--- START ---

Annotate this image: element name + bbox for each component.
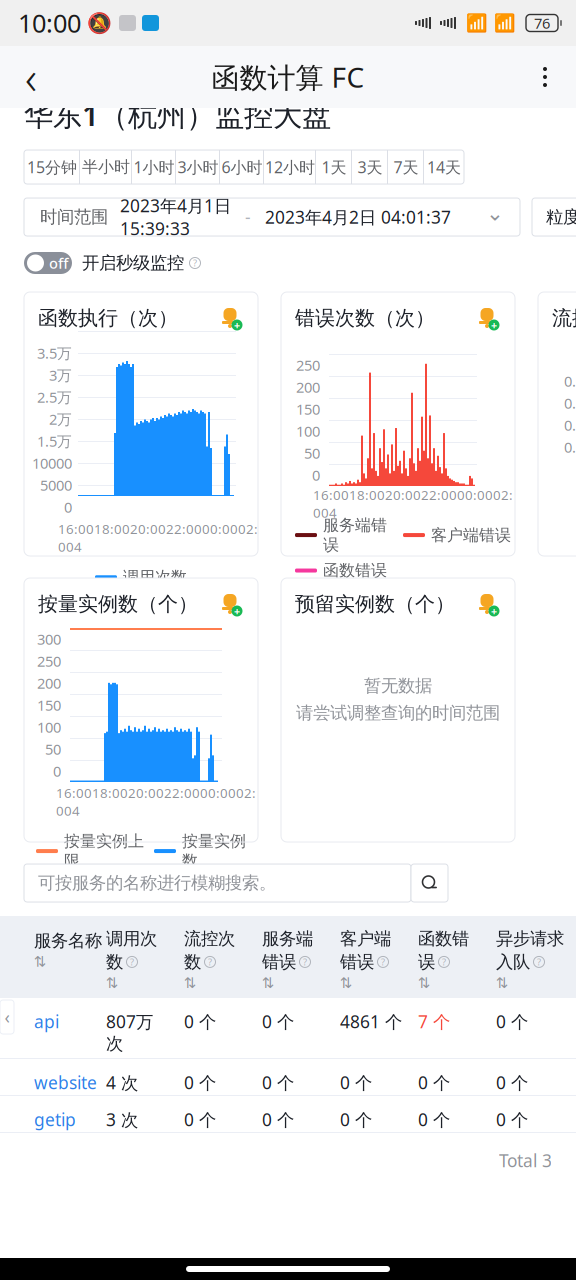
staticText: 0 个 — [340, 1108, 372, 1131]
staticText: 误 — [418, 951, 435, 973]
button[interactable]: api — [0, 998, 576, 1058]
staticText: ? — [537, 956, 541, 968]
button[interactable]: 粒度 — [532, 198, 576, 236]
button[interactable]: 7天 — [388, 150, 424, 184]
button[interactable]: 创建告警 预留实例数（个） — [473, 590, 501, 618]
staticText: ⇅ — [496, 975, 508, 991]
staticText: 入队 — [496, 951, 530, 973]
staticText: 调用次 — [106, 928, 157, 949]
staticText: 错误次数（次） — [295, 306, 435, 330]
staticText: 5000 — [40, 475, 72, 495]
staticText: ⇅ — [340, 975, 352, 991]
staticText: 0.8 — [564, 371, 576, 391]
staticText: 16:0018:0020:0022:0000:0002:004 — [56, 784, 256, 819]
staticText: 2万 — [49, 409, 72, 429]
staticText: 2.5万 — [37, 387, 72, 407]
button[interactable]: 更多 — [514, 46, 576, 108]
staticText: 4861 个 — [340, 1010, 402, 1033]
staticText: 服务端 — [262, 928, 313, 949]
staticText: 流控 — [552, 306, 576, 330]
staticText: 数 — [106, 951, 123, 973]
button[interactable]: website — [0, 1059, 576, 1095]
staticText: ? — [381, 956, 385, 968]
staticText: off — [49, 253, 68, 273]
staticText: 7 个 — [418, 1010, 450, 1033]
staticText: ? — [303, 956, 307, 968]
button[interactable]: 1小时 — [132, 150, 176, 184]
staticText: 250 — [37, 651, 61, 671]
staticText: 10000 — [32, 453, 72, 473]
staticText: 时间范围 — [40, 206, 108, 228]
button[interactable]: 3天 — [352, 150, 388, 184]
button[interactable]: 搜索 — [411, 864, 448, 902]
button[interactable]: 1天 — [316, 150, 352, 184]
button[interactable]: 开启秒级监控开关 — [24, 252, 72, 274]
staticText: 0 个 — [262, 1108, 294, 1131]
staticText: ⇅ — [34, 953, 46, 970]
staticText: 按量实例数 — [182, 831, 246, 871]
staticText: 6小时 — [222, 156, 262, 178]
staticText: 半小时 — [82, 157, 130, 177]
staticText: 76 — [534, 13, 550, 33]
staticText: 次 — [106, 1033, 123, 1054]
staticText: 📶 — [466, 13, 488, 33]
button[interactable]: 创建告警 函数执行（次） — [216, 304, 244, 332]
staticText: 250 — [296, 355, 320, 375]
staticText: ‹ — [4, 1006, 10, 1028]
staticText: 300 — [37, 629, 61, 649]
staticText: 1小时 — [134, 156, 174, 178]
staticText: 16:0018:0020:0022:0000:0002:004 — [58, 520, 258, 555]
staticText: 函数错 — [418, 928, 469, 949]
staticText: 数 — [184, 951, 201, 973]
button[interactable]: 14天 — [424, 150, 464, 184]
button[interactable]: 展开侧栏 — [0, 1000, 14, 1034]
staticText: 100 — [296, 421, 320, 441]
staticText: 按量实例数（个） — [38, 592, 198, 616]
button[interactable]: 创建告警 按量实例数（个） — [216, 590, 244, 618]
staticText: ? — [208, 956, 212, 968]
staticText: 16:0018:0020:0022:0000:0002:004 — [313, 486, 513, 521]
staticText: 0 个 — [184, 1108, 216, 1131]
button[interactable]: 返回 — [0, 46, 62, 108]
button[interactable]: 6小时 — [220, 150, 264, 184]
staticText: 14天 — [427, 156, 461, 178]
staticText: 3万 — [49, 365, 72, 385]
staticText: + — [234, 604, 240, 618]
button[interactable]: 时间范围 — [24, 198, 520, 236]
staticText: 0 个 — [418, 1071, 450, 1094]
staticText: 0 个 — [184, 1071, 216, 1094]
staticText: Total 3 — [499, 1149, 552, 1172]
staticText: 0 个 — [496, 1071, 528, 1094]
staticText: ⇅ — [184, 975, 196, 991]
staticText: 3 次 — [106, 1108, 138, 1131]
staticText: 预留实例数（个） — [295, 592, 455, 616]
button[interactable]: 可按服务的名称进行模糊搜索。 — [24, 864, 411, 902]
button[interactable]: getip — [0, 1096, 576, 1132]
staticText: ‹ — [25, 47, 37, 107]
staticText: 0 个 — [418, 1108, 450, 1131]
staticText: 服务端错误 — [323, 515, 387, 555]
button[interactable]: 12小时 — [264, 150, 316, 184]
staticText: 可按服务的名称进行模糊搜索。 — [38, 872, 276, 894]
staticText: 200 — [296, 377, 320, 397]
staticText: 流控次 — [184, 928, 235, 949]
staticText: 2023年4月2日 04:01:37 — [265, 206, 451, 228]
staticText: - — [245, 206, 251, 228]
staticText: 3天 — [358, 156, 382, 178]
button[interactable]: 15分钟 — [24, 150, 80, 184]
staticText: ⌄ — [486, 201, 504, 225]
button[interactable]: 3小时 — [176, 150, 220, 184]
staticText: 0 个 — [262, 1010, 294, 1033]
staticText: 按量实例上限 — [64, 831, 144, 871]
staticText: + — [491, 604, 497, 618]
staticText: ? — [193, 257, 197, 269]
staticText: 15分钟 — [27, 156, 77, 178]
staticText: 50 — [304, 443, 320, 463]
button[interactable]: 半小时 — [80, 150, 132, 184]
staticText: 1.5万 — [37, 431, 72, 451]
staticText: 0 — [53, 761, 61, 781]
staticText: 0.2 — [564, 437, 576, 457]
staticText: website — [34, 1071, 97, 1094]
staticText: 2023年4月1日 15:39:33 — [120, 194, 231, 240]
button[interactable]: 创建告警 错误次数（次） — [473, 304, 501, 332]
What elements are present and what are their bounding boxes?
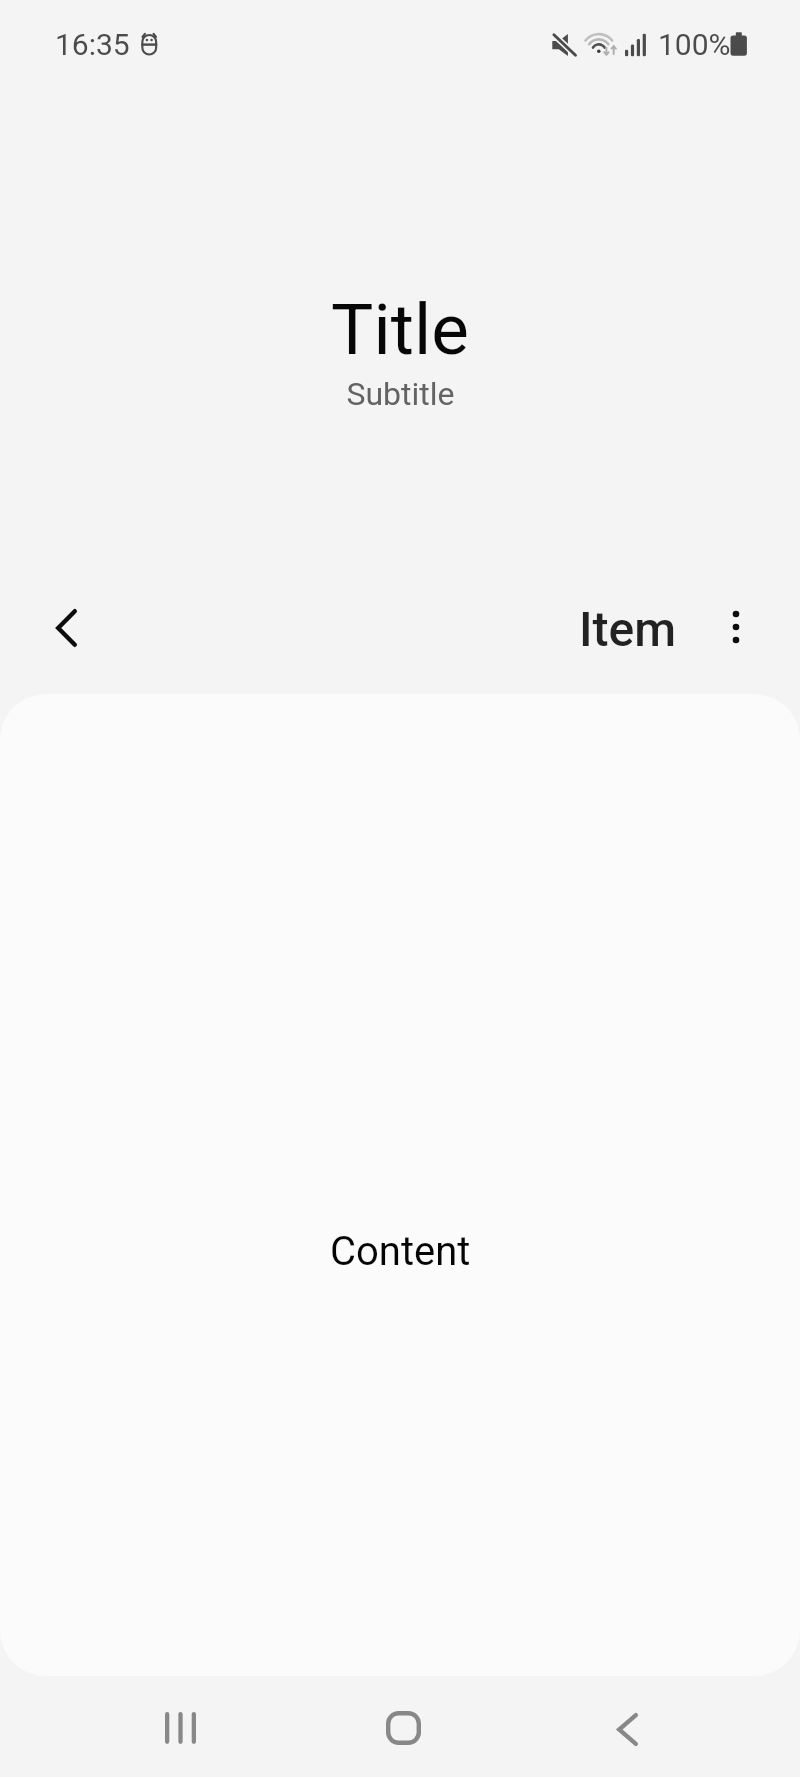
staticText: 16:35: [55, 27, 130, 62]
staticText: Item: [579, 601, 677, 657]
button[interactable]: Recent apps: [135, 1683, 225, 1773]
button[interactable]: More options: [694, 585, 778, 669]
button[interactable]: Item: [564, 593, 692, 665]
button[interactable]: Navigate up: [24, 585, 109, 670]
staticText: Content: [330, 1228, 471, 1275]
staticText: 100%: [658, 27, 731, 62]
button[interactable]: Home: [358, 1683, 448, 1773]
staticText: Subtitle: [346, 375, 455, 413]
staticText: Title: [331, 288, 469, 371]
button[interactable]: Back: [582, 1684, 672, 1774]
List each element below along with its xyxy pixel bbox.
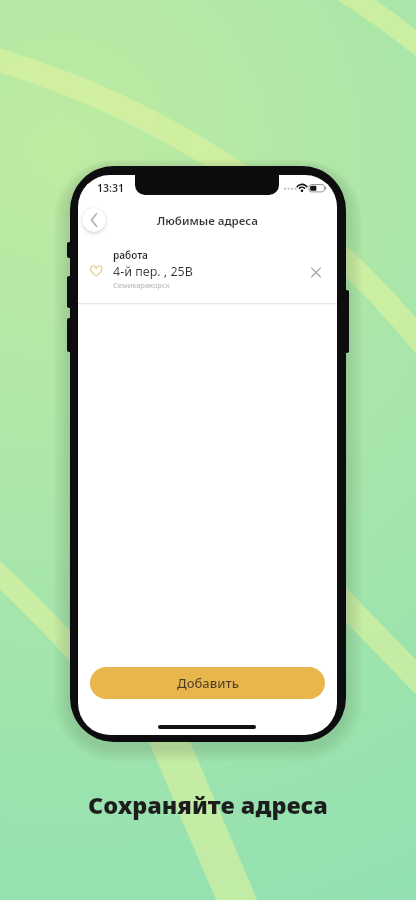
staticText: Сохраняйте адреса bbox=[88, 789, 328, 821]
button[interactable] bbox=[78, 241, 337, 304]
staticText: Любимые адреса bbox=[157, 213, 258, 229]
staticText: Семикаракорск bbox=[113, 280, 170, 290]
staticText: Добавить bbox=[177, 674, 239, 692]
staticText: работа bbox=[113, 248, 148, 262]
button[interactable]: Добавить bbox=[90, 667, 325, 699]
staticText: 4-й пер. , 25В bbox=[113, 263, 193, 280]
staticText: 13:31 bbox=[97, 181, 124, 195]
button[interactable] bbox=[82, 208, 106, 232]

--- END ---

Among the lines above, find each one containing the string "时间范围" and copy it.

**WRITTEN ANSWER**
staticText: 时间范围 — [40, 206, 108, 228]
button[interactable]: 时间范围 — [24, 198, 520, 236]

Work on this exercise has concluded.